### Required action
Nothing but the images is to be left out of your exact copy of the entries.

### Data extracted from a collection
BEGIN
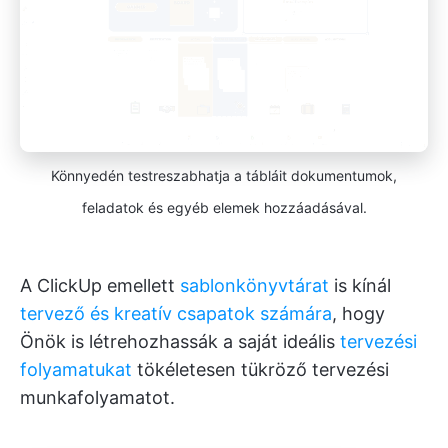
Könnyedén testreszabhatja a tábláit dokumentumok,
feladatok és egyéb elemek hozzáadásával.
A ClickUp emellett
sablonkönyvtárat
is kínál
tervező és kreatív csapatok számára
, hogy
Önök is létrehozhassák a saját ideális
tervezési
folyamatukat
tökéletesen tükröző tervezési
munkafolyamatot.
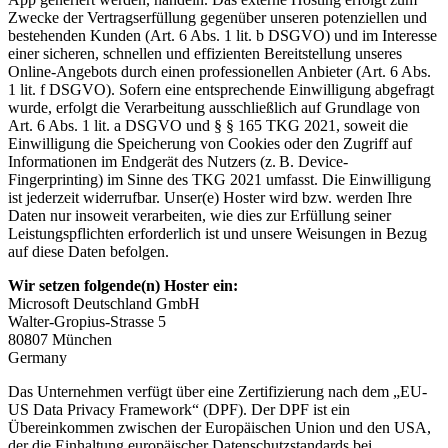
Zwecke der Vertragserfüllung gegenüber unseren potenziellen und
bestehenden Kunden (Art. 6 Abs. 1 lit. b DSGVO) und im Interesse
einer sicheren, schnellen und effizienten Bereitstellung unseres
Online-Angebots durch einen professionellen Anbieter (Art. 6 Abs.
1 lit. f DSGVO). Sofern eine entsprechende Einwilligung abgefragt
wurde, erfolgt die Verarbeitung ausschließlich auf Grundlage von
Art. 6 Abs. 1 lit. a DSGVO und § § 165 TKG 2021, soweit die
Einwilligung die Speicherung von Cookies oder den Zugriff auf
Informationen im Endgerät des Nutzers (z. B. Device-
Fingerprinting) im Sinne des TKG 2021 umfasst. Die Einwilligung
ist jederzeit widerrufbar. Unser(e) Hoster wird bzw. werden Ihre
Daten nur insoweit verarbeiten, wie dies zur Erfüllung seiner
Leistungspflichten erforderlich ist und unsere Weisungen in Bezug
auf diese Daten befolgen.
Wir setzen folgende(n) Hoster ein:
Microsoft Deutschland GmbH
Walter-Gropius-Strasse 5
80807 München
Germany
Das Unternehmen verfügt über eine Zertifizierung nach dem „EU-
US Data Privacy Framework“ (DPF). Der DPF ist ein
Übereinkommen zwischen der Europäischen Union und den USA,
der die Einhaltung europäischer Datenschutzstandards bei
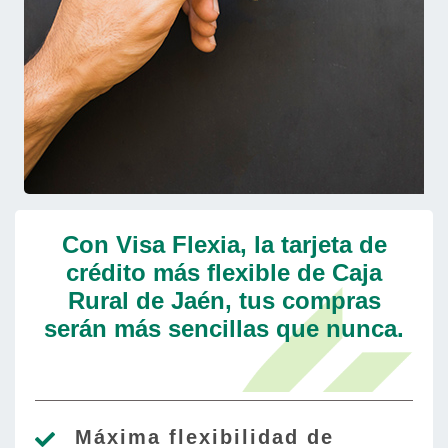
Con Visa Flexia, la tarjeta de
crédito más flexible de Caja
Rural de Jaén, tus compras
serán más sencillas que nunca.
Máxima flexibilidad de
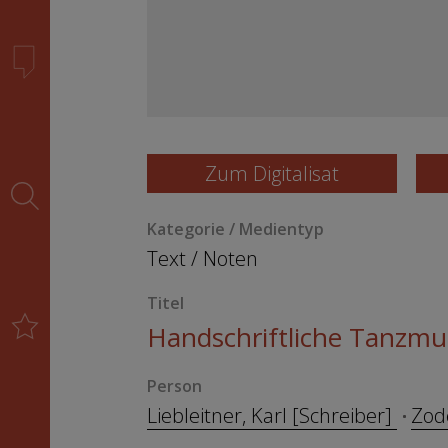
Zum Digitalisat
Kategorie / Medientyp
Text
/
Noten
Titel
Handschriftliche Tanzmu
Person
Liebleitner, Karl [Schreiber]
Zod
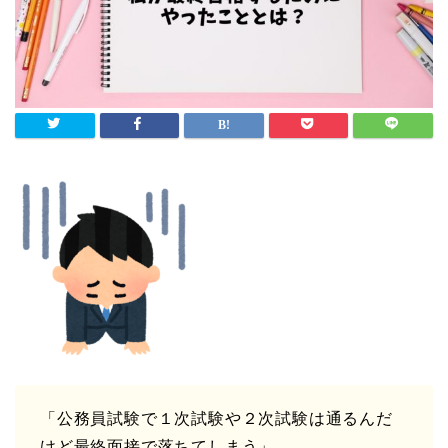
「公務員試験で１次試験や２次試験は通るんだ
けど最終面接で落ちてしまう」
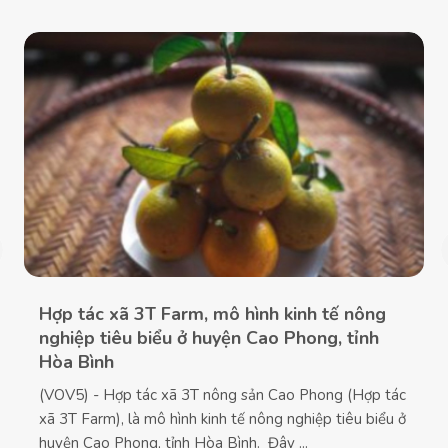
Hợp tác xã 3T Farm, mô hình kinh tế nông
nghiệp tiêu biểu ở huyện Cao Phong, tỉnh
Hòa Bình
(VOV5) - Hợp tác xã 3T nông sản Cao Phong (Hợp tác
xã 3T Farm), là mô hình kinh tế nông nghiệp tiêu biểu ở
huyện Cao Phong, tỉnh Hòa Bình. Đây ...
END
### Result for this task
Könnyedén testreszabhatja a tábláit dokumentumok,
feladatok és egyéb elemek hozzáadásával.
A ClickUp emellett
sablonkönyvtárat
is kínál
tervező és kreatív csapatok számára
, hogy
Önök is létrehozhassák a saját ideális
tervezési
folyamatukat
tökéletesen tükröző tervezési
munkafolyamatot.
Zwecke der Vertragserfüllung gegenüber unseren potenziellen und
bestehenden Kunden (Art. 6 Abs. 1 lit. b DSGVO) und im Interesse
einer sicheren, schnellen und effizienten Bereitstellung unseres
Online-Angebots durch einen professionellen Anbieter (Art. 6 Abs.
1 lit. f DSGVO). Sofern eine entsprechende Einwilligung abgefragt
wurde, erfolgt die Verarbeitung ausschließlich auf Grundlage von
Art. 6 Abs. 1 lit. a DSGVO und § § 165 TKG 2021, soweit die
Einwilligung die Speicherung von Cookies oder den Zugriff auf
Informationen im Endgerät des Nutzers (z. B. Device-
Fingerprinting) im Sinne des TKG 2021 umfasst. Die Einwilligung
ist jederzeit widerrufbar. Unser(e) Hoster wird bzw. werden Ihre
Daten nur insoweit verarbeiten, wie dies zur Erfüllung seiner
Leistungspflichten erforderlich ist und unsere Weisungen in Bezug
auf diese Daten befolgen.
Wir setzen folgende(n) Hoster ein:
Microsoft Deutschland GmbH
Walter-Gropius-Strasse 5
80807 München
Germany
Das Unternehmen verfügt über eine Zertifizierung nach dem „EU-
US Data Privacy Framework“ (DPF). Der DPF ist ein
Übereinkommen zwischen der Europäischen Union und den USA,
der die Einhaltung europäischer Datenschutzstandards bei
Con Visa Flexia, la tarjeta de
crédito más flexible de Caja
Rural de Jaén, tus compras
serán más sencillas que nunca.
Máxima flexibilidad de
Zum Digitalisat
Kategorie / Medientyp
Text
/
Noten
Titel
Handschriftliche Tanzmu
Person
Liebleitner, Karl [Schreiber]
Zod
「公務員試験で１次試験や２次試験は通るんだ
けど最終面接で落ちてしまう」
Hợp tác xã 3T Farm, mô hình kinh tế nông
nghiệp tiêu biểu ở huyện Cao Phong, tỉnh
Hòa Bình
(VOV5) - Hợp tác xã 3T nông sản Cao Phong (Hợp tác
xã 3T Farm), là mô hình kinh tế nông nghiệp tiêu biểu ở
huyện Cao Phong, tỉnh Hòa Bình. Đây ...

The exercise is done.